Be aware that Dropbox is a file synchronization service, not an offsite storage service per se, and that files copied to your Dropbox folder will be duplicated on your hard drive. For example, if you store all of your master photo files on an external drive, when you copy these files to an in the cloud Dropbox folder they will also be simultaneously copied to a Dropbox folder on your personal computer's hard drive. I discovered this the hard way when after uploading my rather sizable Lightroom masters folder on an external drive to Dropbox (in the expectation of backing it up in the cloud), I got a warning message that my Macbook pro's hard drive had only a few megs worth of space remaining. Also be advised that Dropbox does not give refunds on upgraded accounts once purchased. I'm not busting on Dropbox; I think it's a fine company and service. Just be aware of what Dropbox is and what it is not before purchasing 12 months of upgraded service.

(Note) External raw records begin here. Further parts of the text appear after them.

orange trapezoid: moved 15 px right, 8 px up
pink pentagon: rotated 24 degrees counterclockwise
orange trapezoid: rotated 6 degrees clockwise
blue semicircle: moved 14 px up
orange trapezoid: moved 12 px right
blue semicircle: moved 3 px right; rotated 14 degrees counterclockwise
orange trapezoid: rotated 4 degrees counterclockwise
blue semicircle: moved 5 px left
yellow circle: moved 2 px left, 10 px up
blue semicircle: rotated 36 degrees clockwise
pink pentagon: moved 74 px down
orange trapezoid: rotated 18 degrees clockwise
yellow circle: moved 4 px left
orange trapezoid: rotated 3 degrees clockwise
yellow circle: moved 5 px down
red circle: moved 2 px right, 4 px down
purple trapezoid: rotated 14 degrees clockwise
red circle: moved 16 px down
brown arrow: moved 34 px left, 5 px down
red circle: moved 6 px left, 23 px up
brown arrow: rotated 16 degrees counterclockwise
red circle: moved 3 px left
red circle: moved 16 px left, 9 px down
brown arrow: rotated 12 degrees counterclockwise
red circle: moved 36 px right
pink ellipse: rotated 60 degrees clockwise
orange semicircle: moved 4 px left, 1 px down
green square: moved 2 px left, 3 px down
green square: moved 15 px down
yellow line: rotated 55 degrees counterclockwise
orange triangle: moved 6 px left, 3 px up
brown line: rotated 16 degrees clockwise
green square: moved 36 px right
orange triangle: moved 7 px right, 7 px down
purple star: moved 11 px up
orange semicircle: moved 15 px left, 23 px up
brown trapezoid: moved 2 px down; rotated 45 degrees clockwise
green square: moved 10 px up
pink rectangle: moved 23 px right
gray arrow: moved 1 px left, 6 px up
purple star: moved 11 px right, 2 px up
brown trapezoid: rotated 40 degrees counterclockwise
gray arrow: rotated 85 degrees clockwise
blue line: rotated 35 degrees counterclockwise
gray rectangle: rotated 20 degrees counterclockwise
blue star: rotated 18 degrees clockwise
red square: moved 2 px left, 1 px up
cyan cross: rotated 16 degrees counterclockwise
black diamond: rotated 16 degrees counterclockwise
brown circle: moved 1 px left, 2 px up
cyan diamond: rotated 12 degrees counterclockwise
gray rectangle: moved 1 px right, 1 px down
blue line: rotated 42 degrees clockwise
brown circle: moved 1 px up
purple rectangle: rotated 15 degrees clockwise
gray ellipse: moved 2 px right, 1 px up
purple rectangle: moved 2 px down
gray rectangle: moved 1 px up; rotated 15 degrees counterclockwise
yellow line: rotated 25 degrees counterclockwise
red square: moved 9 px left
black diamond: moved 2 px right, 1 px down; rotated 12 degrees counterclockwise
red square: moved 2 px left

The synchronization is precisely why I love it! Throw a file in it while on the road, it's on my desktop back at home.

Tom thanks for pointing that out as it's something I failed to list in my original post. That's why I only use it for backing up files that I'm working on with clients. First it lets me share the content easily with the client and I know the version that I'm placing there is the file that I want backed up in one more place for a short period of time.

Agree that services like BackBlaze or Carbonite are great for automatically backing up your hard drives.

Another nice option that I started using last year is SmugMug. They allow for unlimited photo uploads (no RAW files, unfortunately), so great for storing hi-res JPGs in private galleries. You can also create password-protected galleries to share with clients.